Records to use Block Start

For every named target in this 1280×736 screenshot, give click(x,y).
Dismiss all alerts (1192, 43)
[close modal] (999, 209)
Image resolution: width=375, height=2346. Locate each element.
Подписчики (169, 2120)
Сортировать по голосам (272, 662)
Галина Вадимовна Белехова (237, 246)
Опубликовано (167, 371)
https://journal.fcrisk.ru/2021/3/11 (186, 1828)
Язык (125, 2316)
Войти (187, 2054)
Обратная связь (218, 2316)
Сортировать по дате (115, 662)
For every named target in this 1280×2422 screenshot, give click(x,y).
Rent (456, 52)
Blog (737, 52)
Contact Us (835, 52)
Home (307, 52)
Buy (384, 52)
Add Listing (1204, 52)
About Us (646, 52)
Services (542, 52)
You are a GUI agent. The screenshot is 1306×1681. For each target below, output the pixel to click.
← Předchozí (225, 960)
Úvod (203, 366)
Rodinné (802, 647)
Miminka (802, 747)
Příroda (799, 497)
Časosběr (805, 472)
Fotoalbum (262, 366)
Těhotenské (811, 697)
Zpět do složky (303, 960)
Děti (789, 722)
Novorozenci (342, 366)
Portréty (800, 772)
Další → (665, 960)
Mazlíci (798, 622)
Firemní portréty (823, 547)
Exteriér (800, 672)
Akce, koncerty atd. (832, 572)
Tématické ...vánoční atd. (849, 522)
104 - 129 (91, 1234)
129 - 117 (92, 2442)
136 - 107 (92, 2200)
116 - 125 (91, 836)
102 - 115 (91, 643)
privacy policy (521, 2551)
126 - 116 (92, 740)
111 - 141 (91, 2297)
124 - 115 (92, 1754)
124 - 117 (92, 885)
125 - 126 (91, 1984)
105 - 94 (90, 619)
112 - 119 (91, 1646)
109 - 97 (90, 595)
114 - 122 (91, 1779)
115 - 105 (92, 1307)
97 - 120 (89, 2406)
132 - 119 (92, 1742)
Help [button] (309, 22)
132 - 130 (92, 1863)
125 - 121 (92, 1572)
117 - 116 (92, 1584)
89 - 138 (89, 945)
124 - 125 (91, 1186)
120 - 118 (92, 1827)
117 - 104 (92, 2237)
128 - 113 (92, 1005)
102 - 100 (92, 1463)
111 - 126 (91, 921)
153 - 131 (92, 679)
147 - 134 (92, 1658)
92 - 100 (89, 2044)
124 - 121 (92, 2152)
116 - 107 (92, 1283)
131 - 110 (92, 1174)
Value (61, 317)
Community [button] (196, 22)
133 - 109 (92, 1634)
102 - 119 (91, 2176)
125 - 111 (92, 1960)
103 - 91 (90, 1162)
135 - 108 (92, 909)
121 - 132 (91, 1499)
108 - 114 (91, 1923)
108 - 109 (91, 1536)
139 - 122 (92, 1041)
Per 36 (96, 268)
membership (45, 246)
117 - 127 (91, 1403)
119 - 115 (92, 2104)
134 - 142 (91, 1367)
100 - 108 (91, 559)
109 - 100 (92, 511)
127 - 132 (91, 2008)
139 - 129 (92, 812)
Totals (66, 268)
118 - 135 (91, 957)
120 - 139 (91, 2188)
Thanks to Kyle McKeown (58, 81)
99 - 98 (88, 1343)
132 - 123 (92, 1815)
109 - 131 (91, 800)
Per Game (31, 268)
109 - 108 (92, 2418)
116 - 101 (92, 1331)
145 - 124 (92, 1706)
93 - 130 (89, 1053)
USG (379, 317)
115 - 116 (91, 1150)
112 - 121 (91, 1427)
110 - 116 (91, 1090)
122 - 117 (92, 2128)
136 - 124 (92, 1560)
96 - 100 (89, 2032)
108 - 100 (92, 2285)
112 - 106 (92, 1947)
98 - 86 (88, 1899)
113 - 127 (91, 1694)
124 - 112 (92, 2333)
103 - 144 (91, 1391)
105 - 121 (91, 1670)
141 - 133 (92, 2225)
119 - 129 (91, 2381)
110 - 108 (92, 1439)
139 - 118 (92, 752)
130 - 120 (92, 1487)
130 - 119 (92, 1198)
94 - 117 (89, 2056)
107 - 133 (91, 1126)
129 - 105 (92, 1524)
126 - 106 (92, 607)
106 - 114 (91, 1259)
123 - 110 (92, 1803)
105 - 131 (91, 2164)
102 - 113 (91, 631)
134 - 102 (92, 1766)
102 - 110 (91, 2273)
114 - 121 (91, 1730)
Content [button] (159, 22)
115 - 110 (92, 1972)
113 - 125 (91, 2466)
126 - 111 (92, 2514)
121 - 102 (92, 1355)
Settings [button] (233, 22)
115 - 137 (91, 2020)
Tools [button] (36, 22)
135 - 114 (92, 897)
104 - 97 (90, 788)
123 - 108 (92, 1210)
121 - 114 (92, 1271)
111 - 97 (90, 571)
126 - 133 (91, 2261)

Records to use Block End

Lines after the one containing "Blog (737, 52)" are not part of the task. Output the entries exactly from their first line through that one.

§ **Problem solution**:
For every named target in this 1280×736 screenshot, give click(x,y).
Dismiss all alerts (1192, 43)
[close modal] (999, 209)
Image resolution: width=375, height=2346. Locate each element.
Подписчики (169, 2120)
Сортировать по голосам (272, 662)
Галина Вадимовна Белехова (237, 246)
Опубликовано (167, 371)
https://journal.fcrisk.ru/2021/3/11 (186, 1828)
Язык (125, 2316)
Войти (187, 2054)
Обратная связь (218, 2316)
Сортировать по дате (115, 662)
For every named target in this 1280×2422 screenshot, give click(x,y).
Rent (456, 52)
Blog (737, 52)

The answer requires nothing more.